After McKinsey, I now spent almost 14 years as a freelance designer. And my work has gone through a pattern that many others are experiencing as well:
In the beginning you run after every piece of work you can get your hands on, invests tremendous amount of energy in projects to over-deliver, producing work that would not meet today's quality standards (I sometimes cringe when I encounter my early design work). At dinner parties you have a highly elaborate pitch of what you do, and what you don't do (that story changes monthly).
After a while your work pipeline starts building up. Reputation spreads, and happy customers come back to you for more work. You become more efficient at what you do. And at some time, that efficiency starts eating into your work. You try to please everyone and the only way to do it is to start cutting corners. The result: stress and work that is not as great as it could be. Designs still look a lot better than when you started out (you have learned a lot along the way), but the sparkle in the eye of the client is less bright than it used to be. I hit that point a couple of years ago.
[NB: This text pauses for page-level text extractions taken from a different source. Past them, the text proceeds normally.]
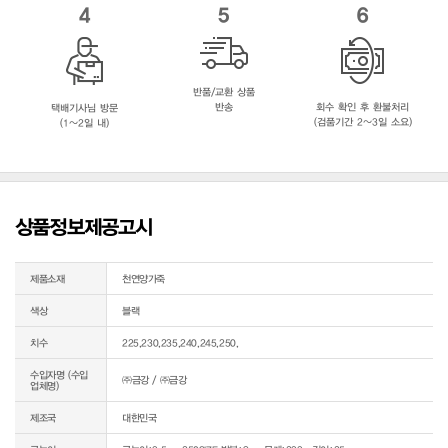
4
5
6
반품/교환 상품
반송
회수 확인 후 환불처리
택배기사님 방문
(검품기간 2~3일 소요)
(1~2일 내)
상품정보제공고시
제품소재
천연양가죽
색상
블랙
치수
225,230,235,240,245,250,
수입자명 (수입
㈜금강 / ㈜금강
업체명)
제조국
대한민국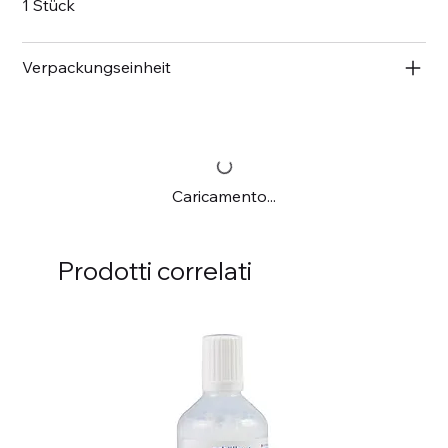
1 Stück
Verpackungseinheit
Caricamento...
Prodotti correlati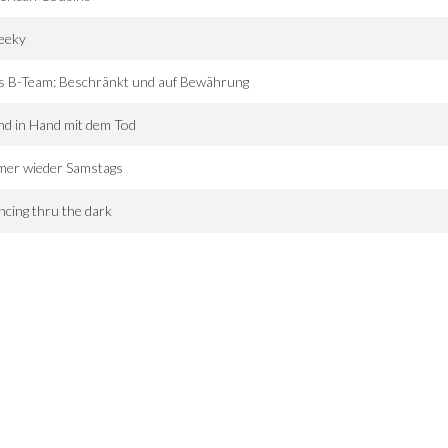
eeky
s B-Team: Beschränkt und auf Bewährung
d in Hand mit dem Tod
mer wieder Samstags
cing thru the dark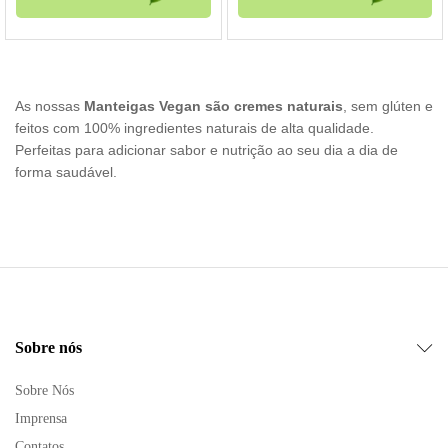
As nossas
Manteigas Vegan são cremes naturais
, sem glúten e
feitos com 100% ingredientes naturais de alta qualidade.
Perfeitas para adicionar sabor e nutrição ao seu dia a dia de
forma saudável.
Sobre nós
Sobre Nós
Imprensa
Contatos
I made a conscious decision to change things. Only accept projects that I knew I could add great value, and take things all the way. This means saying "no" to a lot of distractions. Creative work requires a lot of concentration and even the shortest coffee chat can render an entire morning useless. Out go:
- Clients who want to salami slice your pricing
- "Oh, just do a quick polish"
- Favours to friends and family, I can't afford it
- Deadlines that get moved forward
- "We can meet tonight at 22:00 if you want"
- "The meeting is tomorrow"
- "Let's just meet for quick coffee, we can start working in 2 weeks"
The result: much better work and happier clients. The problem is that you have to go through the first 2 phases in order to be able to pull of the third one.